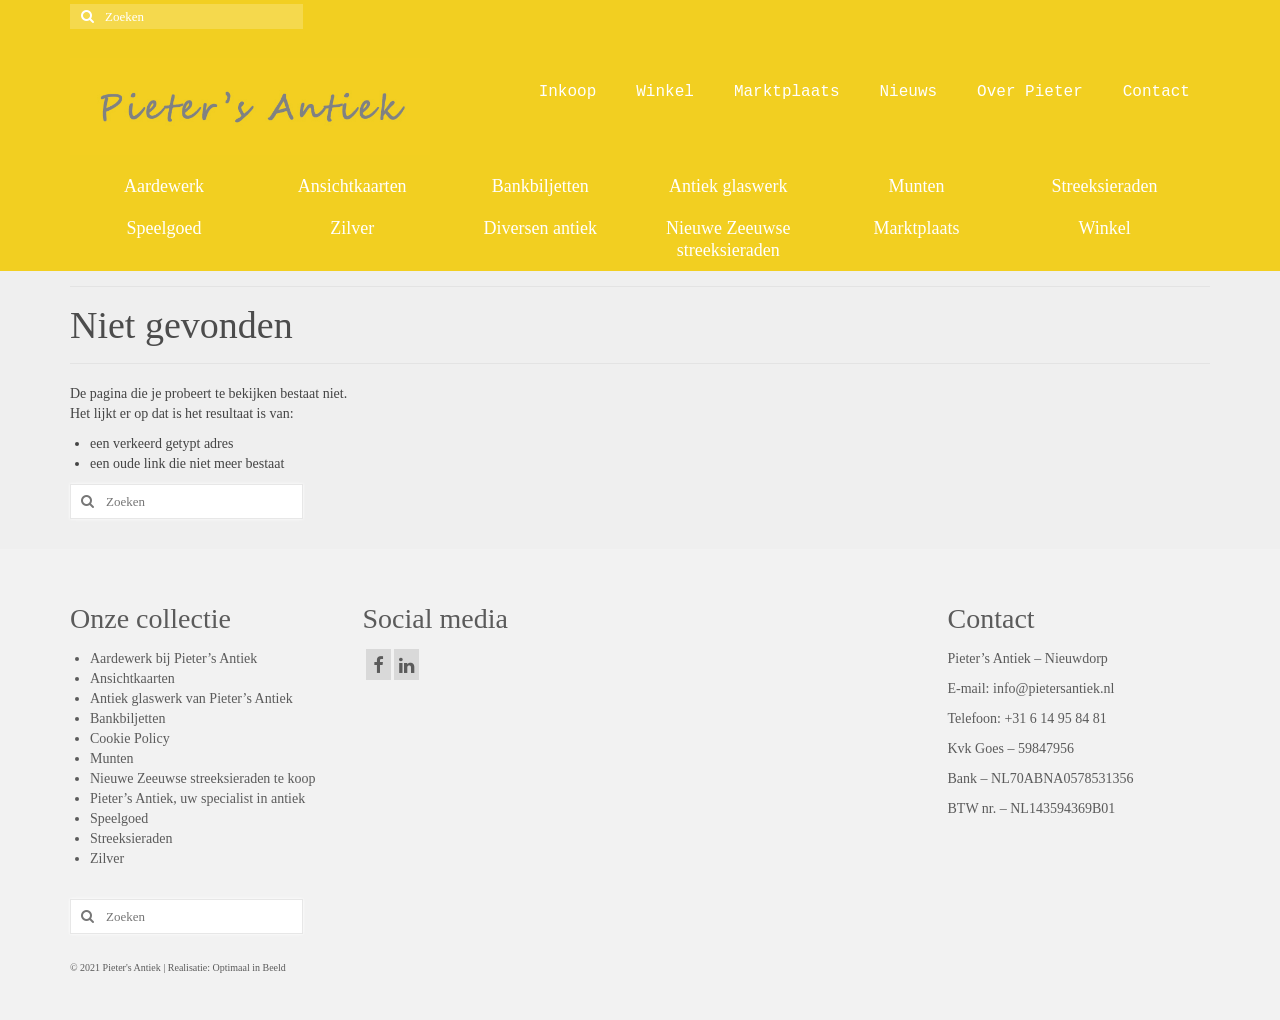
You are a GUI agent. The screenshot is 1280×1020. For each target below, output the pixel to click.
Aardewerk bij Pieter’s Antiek (173, 658)
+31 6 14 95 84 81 (1055, 718)
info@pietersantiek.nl (1053, 688)
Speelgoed (119, 818)
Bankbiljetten (127, 718)
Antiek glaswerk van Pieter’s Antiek (191, 698)
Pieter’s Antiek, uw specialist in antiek (197, 798)
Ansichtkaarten (132, 678)
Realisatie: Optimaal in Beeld (225, 967)
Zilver (107, 858)
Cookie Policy (130, 738)
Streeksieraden (131, 838)
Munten (112, 758)
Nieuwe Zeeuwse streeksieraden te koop (202, 778)
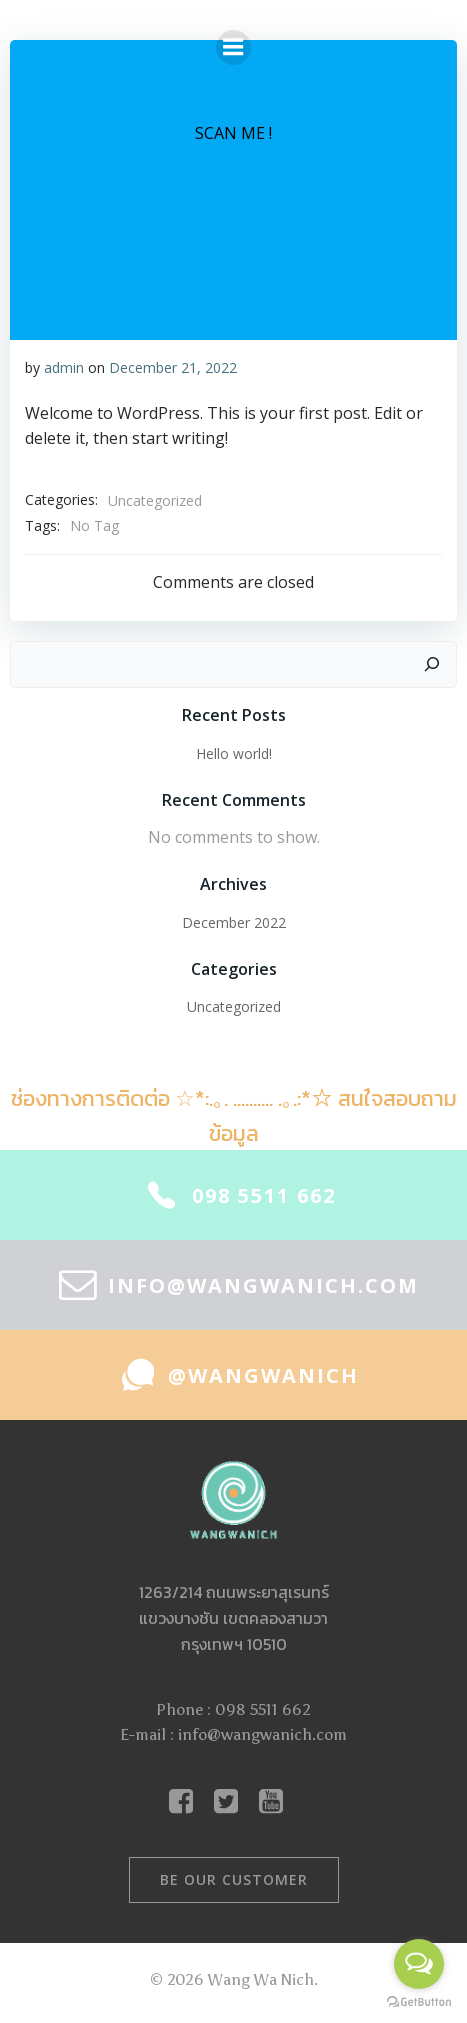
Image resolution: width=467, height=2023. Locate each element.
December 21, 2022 (173, 367)
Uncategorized (155, 500)
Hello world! (234, 753)
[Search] (432, 665)
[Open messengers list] (419, 1964)
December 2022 (234, 922)
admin (64, 367)
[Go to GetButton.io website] (419, 2002)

● ● ●

# [Assignment]
Every line of the data should be transcribed exactly. Omit the images.

# [Task solution]
You are a GUI agent. The screenshot is 1280×1020. For each target below, output the pixel to click.
Aardewerk bij Pieter’s Antiek (173, 658)
+31 6 14 95 84 81 (1055, 718)
info@pietersantiek.nl (1053, 688)
Speelgoed (119, 818)
Bankbiljetten (127, 718)
Antiek glaswerk van Pieter’s Antiek (191, 698)
Pieter’s Antiek, uw specialist in antiek (197, 798)
Ansichtkaarten (132, 678)
Realisatie: Optimaal in Beeld (225, 967)
Zilver (107, 858)
Cookie Policy (130, 738)
Streeksieraden (131, 838)
Munten (112, 758)
Nieuwe Zeeuwse streeksieraden te koop (202, 778)
Image resolution: width=467, height=2023. Locate each element.
December 21, 2022 (173, 367)
Uncategorized (155, 500)
Hello world! (234, 753)
[Search] (432, 665)
[Open messengers list] (419, 1964)
December 2022 (234, 922)
admin (64, 367)
[Go to GetButton.io website] (419, 2002)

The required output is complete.